> [EXERCISE PROMPT] Would you please copy all of the data exactly, skipping the images?

> [DATA EXCERPT]
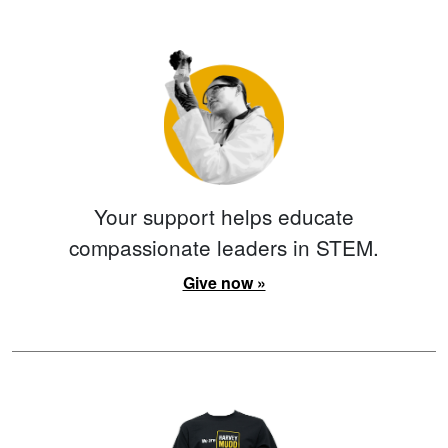
Your support helps educate
compassionate leaders in STEM.
Give now »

> [WORKED SOLUTION]
Your support helps educate
compassionate leaders in STEM.
Give now »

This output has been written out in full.